**REQUIRED ACTION:** Any image in the records should be left out; output everything else exactly.

**SUPPLIED MATERIAL:**
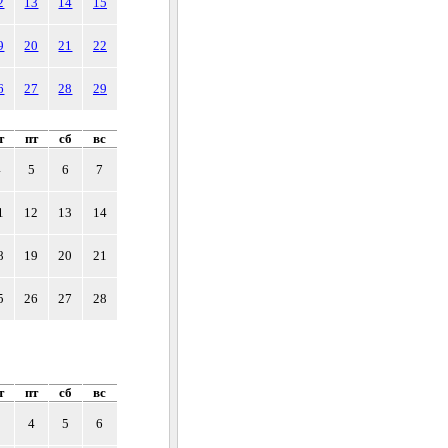
2
13
14
15
9
20
21
22
6
27
28
29
т
пт
сб
вс
4
5
6
7
1
12
13
14
8
19
20
21
5
26
27
28
т
пт
сб
вс
3
4
5
6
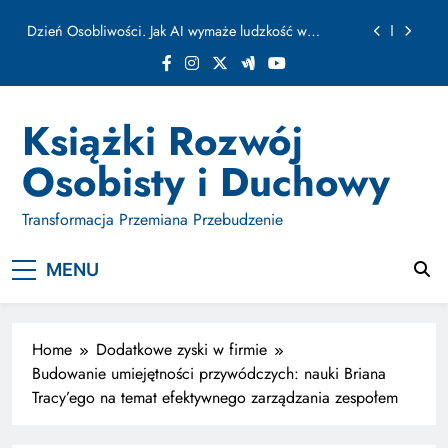
ułamku sekundy
Skip
Jak Budować Myślokształty Powodzenia
to
content
Jak Projektować i Aktywować Myślokształty dla
Osiągania Celów w Codziennym Życiu
Doktryna Kwantowa: Olśnienie. Intuicja jako system
Książki Rozwój
Dzień Osobliwości. Jak AI wymaże ludzkość w
Osobisty i Duchowy
ułamku sekundy
Jak Budować Myślokształty Powodzenia
Transformacja Przemiana Przebudzenie
Jak Projektować i Aktywować Myślokształty dla
Osiągania Celów w Codziennym Życiu
MENU
Home
Dodatkowe zyski w firmie
Budowanie umiejętności przywódczych: nauki Briana
Tracy’ego na temat efektywnego zarządzania zespołem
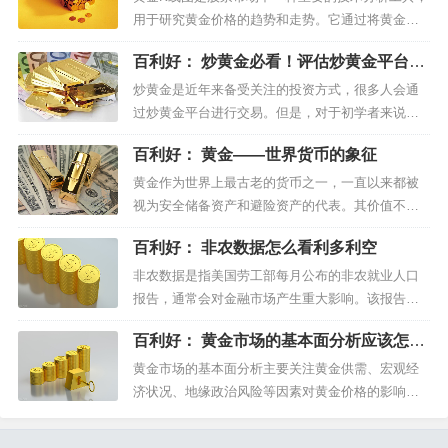
上做好充分的调查和比较，与其他投资者的经验分享，也
用于研究黄金价格的趋势和走势。它通过将黄金价
有助于找到最适合自己的黄金交易平台。最后，投资者还
格以时间序列的形式表示出来，帮助投资者更好地
百利好： 炒黄金必看！评估炒黄金平台的
应始终保持谨慎和警惕，以确保他们的投资安全和盈利能
理解市场的供需关系和价格波动情况。以下是黄金K
3大关键因素
线图基础知识的一些内容。1.K线图的基本元素：K
炒黄金是近年来备受关注的投资方式，很多人会通
力。随着炒黄金逐渐成为人们投资的热点，选好黄金交易
线图由一系列“K线”组成，每个K线代表一段时间内
过炒黄金平台进行交易。但是，对于初学者来说，
平台，就是其中的关键，做好这点才能让后续的投资更放
的价格走势。每个K线...
如何选择一个好的炒黄金平台是非常重要的。本文
心，而百利好作为香港金银业贸易场AA类145号行员，持
百利好： 黄金——世界货币的象征
将介绍如何评估炒黄金平台的3大关键因素。第一大
牌经营，提供交易编码，信誉有保证，所有交易活动均受
关键因素：监管机构一个好的炒黄金平台必须要受
黄金作为世界上最古老的货币之一，一直以来都被
到合法的监管机构的监督和管理。投资者在选择炒
视为安全储备资产和避险资产的代表。其价值不仅
贸易场的认可和监管，品牌资质多年来受到广大用户的信
黄金平台时应该查看平台是否受到...
体现在其稀缺性和珍贵性上，还体现在它在国际金
赖。
百利好： 非农数据怎么看利多利空
融市场中的地位和作用上。首先，黄金是国际金融
市场上的重要资产。黄金的价格被广泛用作通货膨
非农数据是指美国劳工部每月公布的非农就业人口
通过选择具备安全可靠性、费用透明度、交易工具和功
胀和经济稳定的指标，同时也被用作国际贸易中的
报告，通常会对金融市场产生重大影响。该报告会
能、客户支持以及金融产品和市场信息等特点的黄金交易
结算资产。此外，黄金还是国际外汇...
公布上个月美国非农部门新增就业人口、失业率和
百利好： 黄金市场的基本面分析应该怎么
平均时薪等数据。非农数据对市场的利多利空判断
平台，投资者可以更好地开展他们在黄金市场的投资活
看？
取决于具体数据和市场预期之间的差距。如果非农
黄金市场的基本面分析主要关注黄金供需、宏观经
动，并实现稳定的回报。记住，选择一个好的黄金交易平
数据高于市场预期，通常被视为利多（bullish）的信
济状况、地缘政治风险等因素对黄金价格的影响。
台是成功投资的重要一步，也是保护您的资金和投资安全
号。这意味着经济在增长...
具体包括以下几个方面：(1)黄金供需：黄金市场的
的关键之一。
供需关系是影响黄金价格的重要因素。黄金的供给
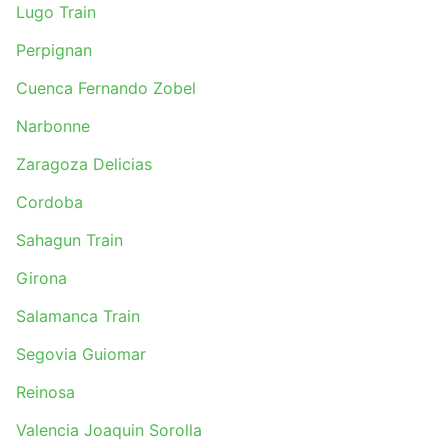
Lugo Train
Perpignan
Cuenca Fernando Zobel
Narbonne
Zaragoza Delicias
Cordoba
Sahagun Train
Girona
Salamanca Train
Segovia Guiomar
Reinosa
Valencia Joaquin Sorolla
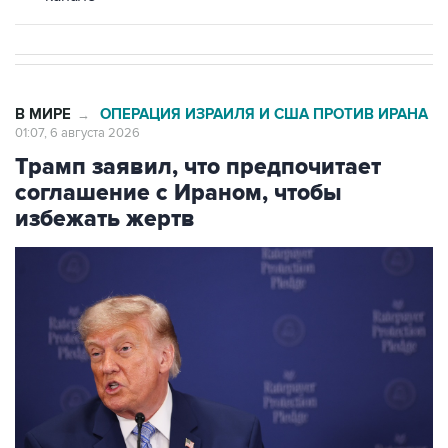
В МИРЕ
ОПЕРАЦИЯ ИЗРАИЛЯ И США ПРОТИВ ИРАНА
→
01:07, 6 августа 2026
Трамп заявил, что предпочитает
соглашение с Ираном, чтобы
избежать жертв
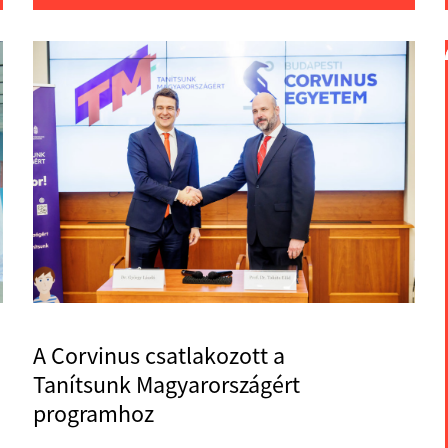
A Corvinus csatlakozott a
Tanítsunk Magyarországért
programhoz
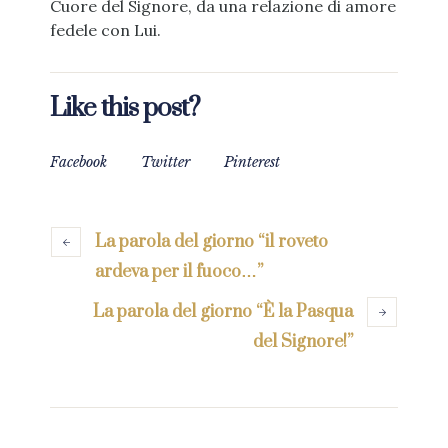
Cuore del Signore, da una relazione di amore
fedele con Lui.
Like this post?
Facebook
Twitter
Pinterest
La parola del giorno “il roveto
ardeva per il fuoco…”
La parola del giorno “È la Pasqua
del Signore!”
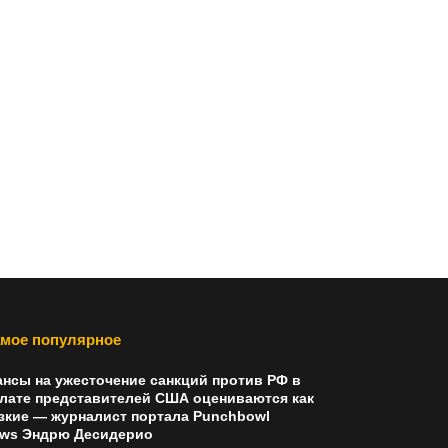
мое популярное
нсы на ужесточение санкций против РФ в
лате представителей США оцениваются как
зкие — журналист портала Punchbowl
ws Эндрю Десидерио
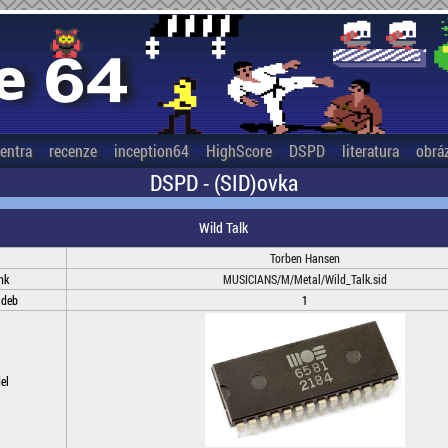
entra
recenze
inception64
HighScore
DSPD
literatura
obrá
DSPD - (SID)ovka
Wild Talk
Torben Hansen
nk
MUSICIANS/M/Metal/Wild_Talk.sid
adeb
1
el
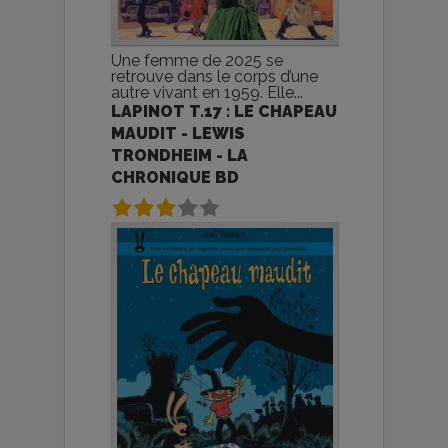
Une femme de 2025 se
retrouve dans le corps d’une
autre vivant en 1959. Elle...
LAPINOT T.17 : LE CHAPEAU
MAUDIT - LEWIS
TRONDHEIM - LA
CHRONIQUE BD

**REPLY TO THE TASK:**
2
13
14
15
9
20
21
22
6
27
28
29
т
пт
сб
вс
4
5
6
7
1
12
13
14
8
19
20
21
5
26
27
28
т
пт
сб
вс
3
4
5
6
ułamku sekundy
Skip
Jak Budować Myślokształty Powodzenia
to
content
Jak Projektować i Aktywować Myślokształty dla
Osiągania Celów w Codziennym Życiu
Doktryna Kwantowa: Olśnienie. Intuicja jako system
Książki Rozwój
Dzień Osobliwości. Jak AI wymaże ludzkość w
Osobisty i Duchowy
ułamku sekundy
Jak Budować Myślokształty Powodzenia
Transformacja Przemiana Przebudzenie
Jak Projektować i Aktywować Myślokształty dla
Osiągania Celów w Codziennym Życiu
MENU
Home
Dodatkowe zyski w firmie
Budowanie umiejętności przywódczych: nauki Briana
Tracy’ego na temat efektywnego zarządzania zespołem
上做好充分的调查和比较，与其他投资者的经验分享，也
用于研究黄金价格的趋势和走势。它通过将黄金价
有助于找到最适合自己的黄金交易平台。最后，投资者还
格以时间序列的形式表示出来，帮助投资者更好地
百利好： 炒黄金必看！评估炒黄金平台的
应始终保持谨慎和警惕，以确保他们的投资安全和盈利能
理解市场的供需关系和价格波动情况。以下是黄金K
3大关键因素
线图基础知识的一些内容。1.K线图的基本元素：K
炒黄金是近年来备受关注的投资方式，很多人会通
力。随着炒黄金逐渐成为人们投资的热点，选好黄金交易
线图由一系列“K线”组成，每个K线代表一段时间内
过炒黄金平台进行交易。但是，对于初学者来说，
平台，就是其中的关键，做好这点才能让后续的投资更放
的价格走势。每个K线...
如何选择一个好的炒黄金平台是非常重要的。本文
心，而百利好作为香港金银业贸易场AA类145号行员，持
百利好： 黄金——世界货币的象征
将介绍如何评估炒黄金平台的3大关键因素。第一大
牌经营，提供交易编码，信誉有保证，所有交易活动均受
关键因素：监管机构一个好的炒黄金平台必须要受
黄金作为世界上最古老的货币之一，一直以来都被
到合法的监管机构的监督和管理。投资者在选择炒
视为安全储备资产和避险资产的代表。其价值不仅
贸易场的认可和监管，品牌资质多年来受到广大用户的信
黄金平台时应该查看平台是否受到...
体现在其稀缺性和珍贵性上，还体现在它在国际金
赖。
百利好： 非农数据怎么看利多利空
融市场中的地位和作用上。首先，黄金是国际金融
市场上的重要资产。黄金的价格被广泛用作通货膨
非农数据是指美国劳工部每月公布的非农就业人口
通过选择具备安全可靠性、费用透明度、交易工具和功
胀和经济稳定的指标，同时也被用作国际贸易中的
报告，通常会对金融市场产生重大影响。该报告会
能、客户支持以及金融产品和市场信息等特点的黄金交易
结算资产。此外，黄金还是国际外汇...
公布上个月美国非农部门新增就业人口、失业率和
百利好： 黄金市场的基本面分析应该怎么
平均时薪等数据。非农数据对市场的利多利空判断
平台，投资者可以更好地开展他们在黄金市场的投资活
看？
取决于具体数据和市场预期之间的差距。如果非农
黄金市场的基本面分析主要关注黄金供需、宏观经
动，并实现稳定的回报。记住，选择一个好的黄金交易平
数据高于市场预期，通常被视为利多（bullish）的信
济状况、地缘政治风险等因素对黄金价格的影响。
台是成功投资的重要一步，也是保护您的资金和投资安全
号。这意味着经济在增长...
具体包括以下几个方面：(1)黄金供需：黄金市场的
的关键之一。
供需关系是影响黄金价格的重要因素。黄金的供给
Lugo Train
Perpignan
Cuenca Fernando Zobel
Narbonne
Zaragoza Delicias
Cordoba
Sahagun Train
Girona
Salamanca Train
Segovia Guiomar
Reinosa
Valencia Joaquin Sorolla
В МИРЕ
ОПЕРАЦИЯ ИЗРАИЛЯ И США ПРОТИВ ИРАНА
→
01:07, 6 августа 2026
Трамп заявил, что предпочитает
соглашение с Ираном, чтобы
избежать жертв
A Corvinus csatlakozott a
Tanítsunk Magyarországért
programhoz
Cuore del Signore, da una relazione di amore
fedele con Lui.
Like this post?
Facebook
Twitter
Pinterest
La parola del giorno “il roveto
ardeva per il fuoco…”
La parola del giorno “È la Pasqua
del Signore!”
мое популярное
нсы на ужесточение санкций против РФ в
лате представителей США оцениваются как
зкие — журналист портала Punchbowl
ws Эндрю Десидерио
entra
recenze
inception64
HighScore
DSPD
literatura
obrá
DSPD - (SID)ovka
Wild Talk
Torben Hansen
nk
MUSICIANS/M/Metal/Wild_Talk.sid
adeb
1
el
Une femme de 2025 se
retrouve dans le corps d’une
autre vivant en 1959. Elle...
LAPINOT T.17 : LE CHAPEAU
MAUDIT - LEWIS
TRONDHEIM - LA
CHRONIQUE BD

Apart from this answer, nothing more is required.